Economics 12

Monday, February 26, 2007

Chapter 4

Article - http://www.news.gc.ca/cfmx/view/en/index.jsp?articleid=278319

On February 22, 2007, the Minister of Finance, Jim Flaherty announced that the $26 billion tax relief package included in Budget 2006 is now a law. This will create benefits for Canadians through out the country. The final budget bill received Royal Assent, and it’s called Bill C-28. Flaherty believe that the New Government have put a great effort in reducing tax rates in Canada, but he still thinks that the tax rate is too high. Therefore he planes to develop Budget 2007 that will lower the tax rate even more. His goal is to make Canada a global leader by achieving a competitive tax advantage in this area. In Budget 2006, the personal income tax rates have been lower 0.5%, the new Canada Employment Credit introduced, and a lot more.
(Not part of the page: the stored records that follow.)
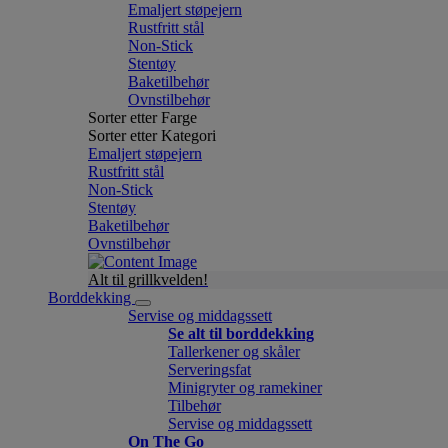
Emaljert støpejern
Rustfritt stål
Non-Stick
Stentøy
Baketilbehør
Ovnstilbehør
Sorter etter Farge
Sorter etter Kategori
Emaljert støpejern
Rustfritt stål
Non-Stick
Stentøy
Baketilbehør
Ovnstilbehør
Alt til grillkvelden!
Borddekking
Servise og middagssett
Se alt til borddekking
Tallerkener og skåler
Serveringsfat
Minigryter og ramekiner
Tilbehør
Servise og middagssett
On The Go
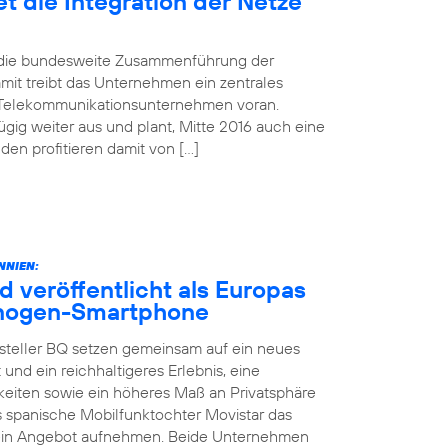
t die Integration der Netze
d die bundesweite Zusammenführung der
mit treibt das Unternehmen ein zentrales
 Telekommunikationsunternehmen voran.
gig weiter aus und plant, Mitte 2016 auch eine
n profitieren damit von […]
NNIEN:
d veröffentlicht als Europas
yanogen-Smartphone
steller BQ setzen gemeinsam auf ein neues
 und ein reichhaltigeres Erlebnis, eine
keiten sowie ein höheres Maß an Privatsphäre
as spanische Mobilfunktochter Movistar das
sein Angebot aufnehmen. Beide Unternehmen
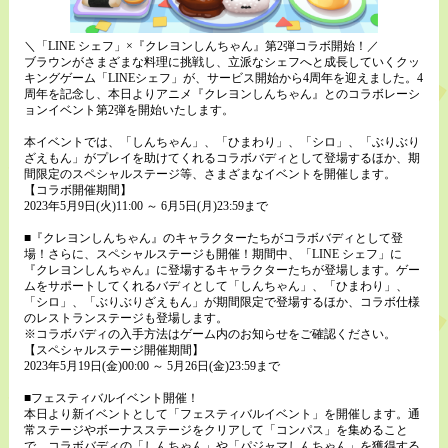
＼「LINE シェフ」×『クレヨンしんちゃん』第2弾コラボ開始！／
ブラウンがさまざまな料理に挑戦し、立派なシェフへと成長していくクッ
キングゲーム「LINEシェフ」が、サービス開始から4周年を迎えました。4
周年を記念し、本日よりアニメ『クレヨンしんちゃん』とのコラボレーシ
ョンイベント第2弾を開始いたします。
本イベントでは、「しんちゃん」、「ひまわり」、「シロ」、「ぶりぶり
ざえもん」がプレイを助けてくれるコラボバディとして登場するほか、期
間限定のスペシャルステージ等、さまざまなイベントを開催します。
【コラボ開催期間】
2023年5月9日(火)11:00 ～ 6月5日(月)23:59まで
■『クレヨンしんちゃん』のキャラクターたちがコラボバディとして登
場！さらに、スペシャルステージも開催！期間中、「LINE シェフ」に
『クレヨンしんちゃん』に登場するキャラクターたちが登場します。ゲー
ムをサポートしてくれるバディとして「しんちゃん」、「ひまわり」、
「シロ」、「ぶりぶりざえもん」が期間限定で登場するほか、コラボ仕様
のレストランステージも登場します。
※コラボバディの入手方法はゲーム内のお知らせをご確認ください。
【スペシャルステージ開催期間】
2023年5月19日(金)00:00 ～ 5月26日(金)23:59まで
■フェスティバルイベント開催！
本日より新イベントとして「フェスティバルイベント」を開催します。通
常ステージやボーナスステージをクリアして「コンパス」を集めること
で、コラボバディの「しんちゃん」や「パジャマしんちゃん」を獲得する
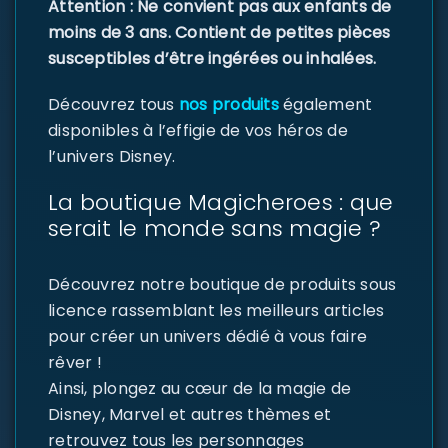
Attention : Ne convient pas aux enfants de
moins de 3 ans. Contient de petites pièces
susceptibles d’être ingérées ou inhalées.
Découvrez tous
nos produits
également
disponibles à l’effigie de vos héros de
l’univers Disney.
La boutique Magicheroes : que
serait le monde sans magie ?
Découvrez notre boutique de produits sous
licence rassemblant les meilleurs articles
pour créer un univers dédié à vous faire
rêver !
Ainsi, plongez au cœur de la magie de
Disney, Marvel et autres thèmes et
retrouvez tous les personnages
In chapter 4, we learned about taxes in Canada, and what they tax us on depending on the kind of government. In this article, it talked about a reduction of tax in Canada and what will benefit from it. Even though this seems like something good to our country, there may also be negative effects from reducing the tax rate. Especially when Canada is in Debt right now and it’s in need of paying it off. By reducing the tax rate on citizens, it will take longer to pay off the debt, and interest will increase also. This may cost a boost in tax rate later on in the future, when Canada’s debt rise more and more. The reduction is something I must disagree with, but since I don’t have a job yet, I don’t know how it feels to get 1/4 of your pay cheque taken away.